6. Il résulte de l'instruction que la société GEII Rivoli Holding SAS a fait l'acquisition, le 22 décembre 2011, d'un immeuble à usage de commerce, de bureau et d'habitation, sis 174 rue de Rivoli, pour un montant de 28 millions d'euros, au moyen d'un apport en compte courant et d'une augmentation de capital consentis par sa société mère, la société luxembourgeoise Generali Europe Income Holding SA, qui la détenait à 100 %. L'administration fiscale a remis en cause le caractère déductible d'une partie des intérêts servis par la société au taux de 5,08 % pour l'apport en compte courant de 18 000 000 euros, excédant le taux visé au 3° du I de l'article 39 du code général des impôts fixé à 2,79 %.

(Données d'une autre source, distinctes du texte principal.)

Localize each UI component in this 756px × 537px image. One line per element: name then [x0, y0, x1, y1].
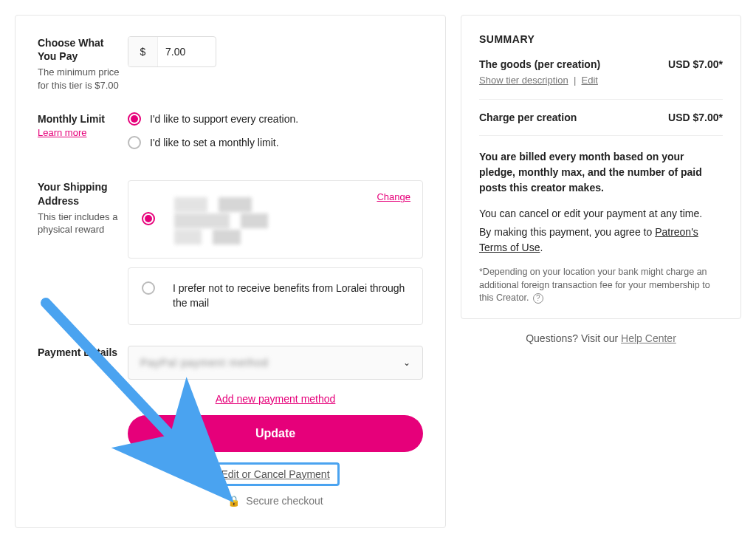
radio-label-limit: I'd like to set a monthly limit. — [150, 137, 279, 148]
goods-label: The goods (per creation) — [479, 58, 600, 70]
choose-subtitle: The minimum price for this tier is $7.00 — [38, 66, 120, 92]
divider — [479, 99, 723, 100]
shipping-title: Your Shipping Address — [38, 180, 120, 207]
radio-every-creation[interactable]: I'd like to support every creation. — [128, 112, 423, 126]
footnote-text: *Depending on your location your bank mi… — [479, 267, 710, 303]
shipping-row: Your Shipping Address This tier includes… — [38, 180, 423, 324]
cancel-anytime-text: You can cancel or edit your payment at a… — [479, 206, 723, 222]
radio-icon — [128, 136, 141, 149]
secure-label: Secure checkout — [246, 495, 323, 507]
summary-title: SUMMARY — [479, 33, 723, 45]
dropdown-selected: PayPal payment method — [140, 357, 269, 369]
no-mail-option[interactable]: I prefer not to receive benefits from Lo… — [128, 267, 423, 324]
change-address-link[interactable]: Change — [377, 191, 410, 202]
billing-info-bold: You are billed every month based on your… — [479, 149, 723, 196]
summary-panel: SUMMARY The goods (per creation) USD $7.… — [461, 15, 741, 319]
charge-label: Charge per creation — [479, 112, 577, 123]
show-tier-link[interactable]: Show tier description — [479, 75, 568, 86]
main-form-panel: Choose What You Pay The minimum price fo… — [15, 15, 446, 528]
agree-prefix: By making this payment, you agree to — [479, 226, 655, 238]
radio-monthly-limit[interactable]: I'd like to set a monthly limit. — [128, 136, 423, 149]
price-value: 7.00 — [158, 37, 216, 66]
monthly-title: Monthly Limit — [38, 112, 120, 126]
radio-icon[interactable] — [142, 212, 155, 225]
edit-cancel-link[interactable]: Edit or Cancel Payment — [221, 468, 329, 480]
add-payment-link[interactable]: Add new payment method — [216, 393, 336, 405]
help-icon[interactable]: ? — [533, 293, 543, 304]
shipping-subtitle: This tier includes a physical reward — [38, 211, 120, 236]
address-selected-box: Change — [128, 180, 423, 259]
update-button[interactable]: Update — [128, 415, 423, 452]
tier-links: Show tier description | Edit — [479, 75, 723, 86]
summary-charge-row: Charge per creation USD $7.00* — [479, 112, 723, 123]
choose-title: Choose What You Pay — [38, 36, 120, 63]
chevron-down-icon: ⌄ — [403, 358, 410, 368]
redacted-address — [174, 194, 285, 244]
monthly-limit-row: Monthly Limit Learn more I'd like to sup… — [38, 112, 423, 160]
charge-amount: USD $7.00* — [668, 112, 723, 123]
radio-icon — [128, 112, 141, 126]
questions-prefix: Questions? Visit our — [526, 332, 621, 344]
edit-tier-link[interactable]: Edit — [582, 75, 598, 86]
edit-cancel-highlight: Edit or Cancel Payment — [211, 462, 339, 486]
payment-method-dropdown[interactable]: PayPal payment method ⌄ — [128, 346, 423, 380]
secure-checkout: 🔒 Secure checkout — [128, 495, 423, 507]
help-center-link[interactable]: Help Center — [621, 332, 676, 344]
payment-title: Payment Details — [38, 346, 120, 359]
learn-more-link[interactable]: Learn more — [38, 127, 86, 138]
radio-icon — [142, 281, 155, 295]
footnote: *Depending on your location your bank mi… — [479, 266, 723, 305]
payment-row: Payment Details PayPal payment method ⌄ … — [38, 346, 423, 507]
lock-icon: 🔒 — [227, 495, 240, 507]
goods-amount: USD $7.00* — [668, 58, 723, 70]
questions-line: Questions? Visit our Help Center — [461, 332, 741, 344]
price-input[interactable]: $ 7.00 — [128, 36, 216, 67]
no-mail-label: I prefer not to receive benefits from Lo… — [173, 281, 409, 310]
summary-goods-row: The goods (per creation) USD $7.00* — [479, 58, 723, 70]
pricing-row: Choose What You Pay The minimum price fo… — [38, 36, 423, 92]
terms-agree-text: By making this payment, you agree to Pat… — [479, 225, 723, 256]
radio-label-every: I'd like to support every creation. — [150, 113, 298, 125]
currency-symbol: $ — [128, 37, 158, 66]
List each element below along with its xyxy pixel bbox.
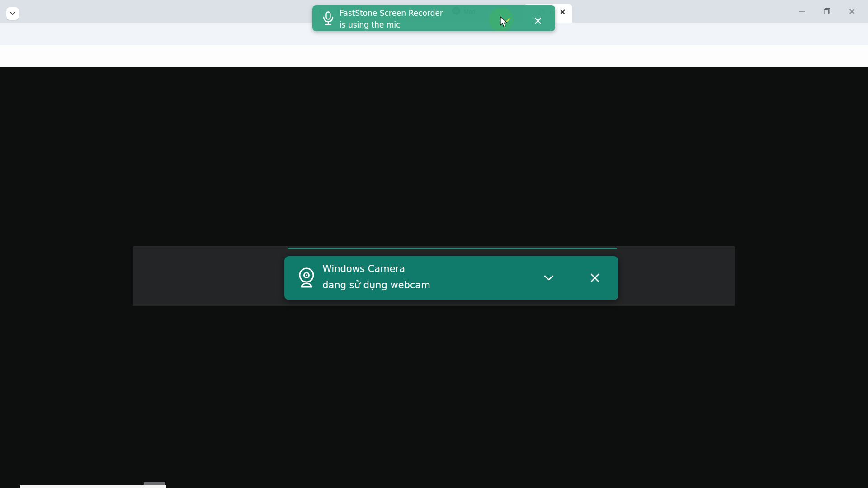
bookmarks-bar: All Bookmarks [0, 45, 868, 67]
mic-toast-subtitle: is using the mic [340, 20, 400, 29]
camera-toast-expand-button[interactable] [540, 269, 557, 286]
camera-toast-close-button[interactable] [586, 269, 604, 286]
close-icon [590, 273, 599, 282]
bottom-window-edge [20, 485, 166, 488]
restore-icon [824, 8, 830, 14]
chevron-down-icon [10, 12, 15, 15]
camera-notification-toast[interactable]: Windows Camera đang sử dụng webcam [284, 256, 618, 300]
teal-progress-line [288, 248, 617, 249]
minimize-icon [799, 11, 805, 12]
window-restore-button[interactable] [819, 5, 835, 17]
close-icon [849, 9, 855, 14]
window-close-button[interactable] [844, 5, 859, 17]
microphone-icon [322, 11, 334, 26]
mic-notification-toast[interactable]: FastStone Screen Recorder is using the m… [312, 5, 555, 31]
mic-toast-close-button[interactable] [530, 16, 546, 25]
bottom-gray-fragment [144, 482, 165, 485]
camera-toast-subtitle: đang sử dụng webcam [322, 280, 430, 291]
mic-toast-title: FastStone Screen Recorder [340, 9, 443, 18]
close-icon [534, 17, 542, 24]
tab-search-chevron-button[interactable] [6, 7, 19, 20]
mouse-cursor [500, 16, 509, 28]
tab-close-button[interactable] [558, 7, 567, 16]
close-icon [560, 9, 565, 14]
camera-toast-title: Windows Camera [322, 263, 405, 274]
webcam-icon [296, 266, 317, 290]
window-minimize-button[interactable] [794, 5, 810, 17]
chevron-down-icon [544, 275, 554, 281]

7. Pour justifier que le taux de 5,08 % correspondait à celui qu'elle aurait pu obtenir d'établissements ou d'organismes financiers indépendants dans des conditions analogues, la société requérante se prévaut, en premier lieu, d'un rapport établi par le cabinet Fidal, qui, en faisant usage du logiciel Riskcalc proposé par l'agence Moody's, fait apparaitre une notation de Baa1, et retient à titre de comparaison quinze transactions dans la base de données Bloomberg, dont il ressort que le taux susmentionné est compris dans l'intervalle interquartile de pleine concurrence. Il est constant que le secteur d'activité n'a pas été renseigné pour la détermination de la notation. Par ailleurs, dès lors que ce rapport repose sur le choix, dans la base de données Bloomberg, de quinze transactions relatives à des sociétés qui, outre qu'elles n'exercent pas leur activité dans le secteur immobilier, ont pour la plupart des chiffres d'affaires très différents, des notes de crédit différentes, et qui concernent des prêts ayant des maturités différentes, la société requérante n'établit pas le caractère comparable des sociétés retenues à titre de comparaison, ce alors même qu'un ajustement pour maturité a été appliqué, ajustement dont la pertinence n'a d'ailleurs pas été démontrée.

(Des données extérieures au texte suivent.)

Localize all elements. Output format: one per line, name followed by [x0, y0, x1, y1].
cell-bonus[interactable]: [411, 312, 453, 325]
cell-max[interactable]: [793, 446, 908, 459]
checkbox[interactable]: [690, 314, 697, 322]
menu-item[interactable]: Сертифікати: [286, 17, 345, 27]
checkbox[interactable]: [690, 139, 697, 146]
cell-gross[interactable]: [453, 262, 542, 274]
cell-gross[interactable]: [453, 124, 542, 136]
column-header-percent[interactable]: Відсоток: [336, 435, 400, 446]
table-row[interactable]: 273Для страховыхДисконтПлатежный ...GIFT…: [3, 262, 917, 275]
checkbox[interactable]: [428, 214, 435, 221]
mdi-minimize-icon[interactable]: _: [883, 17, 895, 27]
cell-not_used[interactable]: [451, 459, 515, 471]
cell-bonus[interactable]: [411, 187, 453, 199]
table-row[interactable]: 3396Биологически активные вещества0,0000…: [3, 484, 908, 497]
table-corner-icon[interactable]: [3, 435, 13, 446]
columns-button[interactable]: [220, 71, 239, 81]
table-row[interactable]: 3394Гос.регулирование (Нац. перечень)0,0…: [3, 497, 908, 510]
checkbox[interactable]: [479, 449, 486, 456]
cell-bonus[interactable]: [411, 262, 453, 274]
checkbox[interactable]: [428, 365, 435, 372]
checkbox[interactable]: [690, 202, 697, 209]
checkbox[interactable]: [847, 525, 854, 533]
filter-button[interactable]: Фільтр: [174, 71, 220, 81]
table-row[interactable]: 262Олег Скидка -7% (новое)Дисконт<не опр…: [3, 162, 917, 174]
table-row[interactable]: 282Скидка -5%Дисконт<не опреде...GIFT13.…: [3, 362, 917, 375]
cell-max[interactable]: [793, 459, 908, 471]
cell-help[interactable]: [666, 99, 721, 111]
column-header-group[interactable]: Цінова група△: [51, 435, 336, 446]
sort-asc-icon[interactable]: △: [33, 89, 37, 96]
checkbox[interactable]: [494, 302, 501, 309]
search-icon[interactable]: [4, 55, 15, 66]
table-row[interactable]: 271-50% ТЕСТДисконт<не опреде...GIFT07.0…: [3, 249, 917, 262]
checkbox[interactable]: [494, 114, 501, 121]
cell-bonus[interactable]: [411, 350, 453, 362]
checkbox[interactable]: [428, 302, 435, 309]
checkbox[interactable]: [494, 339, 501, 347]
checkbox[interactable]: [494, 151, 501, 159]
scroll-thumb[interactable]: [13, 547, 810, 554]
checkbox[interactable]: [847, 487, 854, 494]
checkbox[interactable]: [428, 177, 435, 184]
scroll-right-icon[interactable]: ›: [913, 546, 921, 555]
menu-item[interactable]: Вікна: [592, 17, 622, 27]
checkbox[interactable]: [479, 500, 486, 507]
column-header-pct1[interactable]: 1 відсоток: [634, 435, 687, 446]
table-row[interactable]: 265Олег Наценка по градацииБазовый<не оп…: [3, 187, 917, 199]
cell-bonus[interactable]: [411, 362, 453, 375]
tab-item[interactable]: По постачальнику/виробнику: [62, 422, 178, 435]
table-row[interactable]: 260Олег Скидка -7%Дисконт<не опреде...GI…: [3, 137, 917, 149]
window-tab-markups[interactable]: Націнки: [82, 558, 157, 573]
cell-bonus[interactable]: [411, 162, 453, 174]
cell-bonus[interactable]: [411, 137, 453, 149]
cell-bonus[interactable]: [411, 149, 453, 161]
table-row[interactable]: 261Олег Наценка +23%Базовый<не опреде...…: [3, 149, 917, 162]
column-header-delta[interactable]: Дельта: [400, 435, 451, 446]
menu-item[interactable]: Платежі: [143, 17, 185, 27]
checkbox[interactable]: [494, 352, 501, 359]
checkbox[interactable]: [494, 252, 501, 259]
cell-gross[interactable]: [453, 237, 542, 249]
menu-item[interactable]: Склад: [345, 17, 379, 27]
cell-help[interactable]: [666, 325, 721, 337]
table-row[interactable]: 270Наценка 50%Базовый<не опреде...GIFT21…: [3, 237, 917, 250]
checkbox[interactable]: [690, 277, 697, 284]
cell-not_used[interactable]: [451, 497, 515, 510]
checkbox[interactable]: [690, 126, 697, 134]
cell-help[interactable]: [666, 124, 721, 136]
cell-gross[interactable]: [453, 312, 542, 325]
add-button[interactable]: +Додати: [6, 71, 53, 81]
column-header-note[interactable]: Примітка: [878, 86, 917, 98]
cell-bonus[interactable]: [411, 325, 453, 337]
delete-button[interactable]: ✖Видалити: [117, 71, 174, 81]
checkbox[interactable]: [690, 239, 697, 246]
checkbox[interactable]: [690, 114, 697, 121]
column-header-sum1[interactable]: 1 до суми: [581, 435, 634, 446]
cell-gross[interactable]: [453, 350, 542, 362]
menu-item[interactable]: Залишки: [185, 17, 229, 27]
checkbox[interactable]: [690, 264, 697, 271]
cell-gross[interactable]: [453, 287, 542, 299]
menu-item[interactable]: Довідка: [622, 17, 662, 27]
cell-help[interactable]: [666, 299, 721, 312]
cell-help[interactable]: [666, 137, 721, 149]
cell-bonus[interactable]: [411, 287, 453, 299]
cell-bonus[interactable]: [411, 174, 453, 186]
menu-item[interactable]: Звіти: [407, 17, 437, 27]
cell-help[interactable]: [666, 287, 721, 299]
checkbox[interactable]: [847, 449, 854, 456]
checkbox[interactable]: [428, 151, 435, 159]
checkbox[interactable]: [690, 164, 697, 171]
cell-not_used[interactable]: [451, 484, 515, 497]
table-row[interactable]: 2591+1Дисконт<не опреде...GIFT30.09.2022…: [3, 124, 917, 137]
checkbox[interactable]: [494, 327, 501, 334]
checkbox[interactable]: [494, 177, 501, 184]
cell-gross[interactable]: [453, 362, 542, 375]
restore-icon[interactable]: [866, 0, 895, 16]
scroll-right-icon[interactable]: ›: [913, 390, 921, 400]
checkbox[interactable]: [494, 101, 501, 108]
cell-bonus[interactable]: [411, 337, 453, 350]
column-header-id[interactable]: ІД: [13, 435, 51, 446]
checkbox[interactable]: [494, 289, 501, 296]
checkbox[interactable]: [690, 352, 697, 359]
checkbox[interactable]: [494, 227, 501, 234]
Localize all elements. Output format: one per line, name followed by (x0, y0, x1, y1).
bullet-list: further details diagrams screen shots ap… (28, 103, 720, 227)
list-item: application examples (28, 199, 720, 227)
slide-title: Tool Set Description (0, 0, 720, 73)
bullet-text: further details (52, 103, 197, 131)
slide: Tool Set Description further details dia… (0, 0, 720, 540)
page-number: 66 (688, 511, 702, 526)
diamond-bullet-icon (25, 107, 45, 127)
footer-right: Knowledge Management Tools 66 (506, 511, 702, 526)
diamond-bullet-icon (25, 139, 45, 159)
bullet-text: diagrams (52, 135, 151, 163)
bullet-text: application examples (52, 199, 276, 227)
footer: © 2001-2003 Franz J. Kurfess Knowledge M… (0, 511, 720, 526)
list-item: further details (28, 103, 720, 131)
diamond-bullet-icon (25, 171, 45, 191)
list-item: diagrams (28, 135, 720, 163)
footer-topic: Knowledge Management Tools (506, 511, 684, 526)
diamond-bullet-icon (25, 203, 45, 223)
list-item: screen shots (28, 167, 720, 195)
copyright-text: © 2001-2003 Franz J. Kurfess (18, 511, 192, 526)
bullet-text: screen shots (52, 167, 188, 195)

8. En deuxième lieu, si la société requérante se prévaut d'un tableau établi par elle-même sur la base d'articles de presse et retraçant les taux de prêts obtenus par des sociétés intervenant dans le secteur immobilier, aucun élément du dossier ne permet de constater que ces sociétés présentaient un niveau de risque comparable.
9. En troisième lieu, la société requérante produit un rapport établi par la société Sorgem Evaluation, qui lui attribue, compte tenu de sa structure financière, déterminée sur la base des ratios LTV (Loan To Value) et ICR (Interest Coverage Ratio), de son caractère monoactif, et en comparaison avec les notes obtenues par sept sociétés exerçant dans le même secteur dont les ratios étaient connus, une note qui ne saurait être supérieure à BBB et qui constate, sur la base des taux recensés dans la base de données financières Standard and Poor's Capital IQ, que les entreprises notées BBB ne peuvent obtenir un taux inférieur à 5,21. Il résulte toutefois de l'instruction que la note attribuée à la société, contrairement aux notes attribuées aux sept sociétés mentionnées ci-dessus, est fonction d'un taux d'endettement qui est le seul produit de l'emprunt dont il convient d'apprécier le taux. En outre, et en tout état de cause, si le taux d'intérêt est établi par référence à une base de données Standards et Poor's, il n'est fourni à la Cour aucun comparable particulier dont elle serait en mesure d'apprécier la pertinence.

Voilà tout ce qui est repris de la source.